I just took the front page of today's paper, which said in 50-point type "Bush
Wins!" and started a fire with it. Small consolation after Tuesday and Wednesday's
debacle, but it made me feel better, nonetheless.
This is the first time in my memory that I and everyone I know and love are
feeling horrible at the same time. It seems very dangerous. Usually in a population
there's a kind of balance one person's in love, another's heartbroken;
somebody's father just died, but somebody else is pregnant. The picture I keep
seeing in my mind this week is of all of us on board a sailing ship standing
in a crowd at one railing, the boat heeling so far over it could easily flip.
I've found some solace from a friend who said, "Open your aperture wider, to
include the whole planet, and this seems less important," and from another who
was taking comfort in the historical perspective that oppression isn't
new, and it was never going to be solved by having Kerry for president instead
of Bush.
After my initial hit-by-a-train feeling began to wear off, around Wednesday
noon, I had to drive by myself to Sacramento. Something weird happened on the
drive, while I was listening to Beethoven's Missa Solemnis
because I couldn't stand the election rehashing one more second. My mind finally
settled down. I began to feel more buoyant, more collected. And I realized it
was because this kind of massive defeat is really familiar to me.
Advocating for abused children, which is where I focus my political energy,
we are almost always up against odds like this molesters routinely win
custody of their kids in the courts, as the general population ignores the issue
or minimizes it or dismisses it. (Witness how the subject disappears off everyone's
radar even though the FBI says it happens to one in three girls and one in five
boys.) Suddenly the national arena has moved into territory with which I'm very
familiar.
We're going to lose the Supreme Court, we'll lose public legitimacy for our
views just because there are so few Democrats in power. It's going to seem as
though we're powerless. But don't you believe it. It just takes a different
kind of strategy to fight this way since there's no outside support,
you have to embody your values more personally.

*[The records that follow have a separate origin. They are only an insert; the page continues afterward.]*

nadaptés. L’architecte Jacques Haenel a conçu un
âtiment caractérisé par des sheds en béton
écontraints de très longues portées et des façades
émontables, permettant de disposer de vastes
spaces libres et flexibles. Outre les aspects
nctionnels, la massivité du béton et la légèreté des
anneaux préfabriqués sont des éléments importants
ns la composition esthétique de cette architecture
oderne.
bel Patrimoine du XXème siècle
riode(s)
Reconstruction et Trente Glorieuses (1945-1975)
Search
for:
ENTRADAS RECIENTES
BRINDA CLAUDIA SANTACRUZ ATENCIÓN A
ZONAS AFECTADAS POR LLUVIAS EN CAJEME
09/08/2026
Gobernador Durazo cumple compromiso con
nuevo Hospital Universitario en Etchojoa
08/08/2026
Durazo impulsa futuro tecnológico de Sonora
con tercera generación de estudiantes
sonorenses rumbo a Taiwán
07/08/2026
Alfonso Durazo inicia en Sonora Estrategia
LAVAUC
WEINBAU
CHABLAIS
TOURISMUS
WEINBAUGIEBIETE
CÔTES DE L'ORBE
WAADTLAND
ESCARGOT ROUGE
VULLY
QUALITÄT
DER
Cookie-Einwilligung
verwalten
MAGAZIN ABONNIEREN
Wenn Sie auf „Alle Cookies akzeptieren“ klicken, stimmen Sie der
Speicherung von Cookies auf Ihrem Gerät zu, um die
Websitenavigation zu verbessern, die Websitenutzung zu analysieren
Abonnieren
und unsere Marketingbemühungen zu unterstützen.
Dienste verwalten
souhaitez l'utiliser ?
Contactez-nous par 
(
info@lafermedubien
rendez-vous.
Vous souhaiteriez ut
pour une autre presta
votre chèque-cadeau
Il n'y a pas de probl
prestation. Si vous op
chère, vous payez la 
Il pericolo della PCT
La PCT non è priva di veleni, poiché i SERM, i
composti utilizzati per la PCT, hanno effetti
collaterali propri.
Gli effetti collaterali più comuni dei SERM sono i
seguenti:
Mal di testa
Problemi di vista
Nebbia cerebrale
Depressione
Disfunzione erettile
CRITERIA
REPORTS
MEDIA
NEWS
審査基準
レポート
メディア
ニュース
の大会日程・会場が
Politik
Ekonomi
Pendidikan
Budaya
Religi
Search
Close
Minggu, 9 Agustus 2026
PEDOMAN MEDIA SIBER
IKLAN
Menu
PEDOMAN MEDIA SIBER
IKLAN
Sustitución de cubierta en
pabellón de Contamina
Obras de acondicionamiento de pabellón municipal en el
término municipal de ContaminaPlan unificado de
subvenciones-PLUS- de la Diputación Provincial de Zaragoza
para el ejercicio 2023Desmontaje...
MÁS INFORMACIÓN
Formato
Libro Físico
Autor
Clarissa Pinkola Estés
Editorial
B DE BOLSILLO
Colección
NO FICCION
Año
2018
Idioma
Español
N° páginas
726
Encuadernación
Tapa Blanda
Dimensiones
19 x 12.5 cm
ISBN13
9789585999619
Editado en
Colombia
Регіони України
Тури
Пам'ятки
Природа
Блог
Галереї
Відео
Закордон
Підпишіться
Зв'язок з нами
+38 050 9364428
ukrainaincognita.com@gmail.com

I can't stop a kid from being attacked by her dad, but I can show up at her
school and tell her class it happened to me, too, and just stand there being
alive and OK. Read a few poems. She can see that I didn't crack up, or commit
suicide. She can feel less alone, and hold onto that feeling until she's old
enough to get out.
There's a longer horizon to this kind of resistance, and it's more intense person-to-person
work. But it's not impossible. It's actually kind of fun. I'm as sorry as anyone
we lost so badly this week, but welcome to the fray.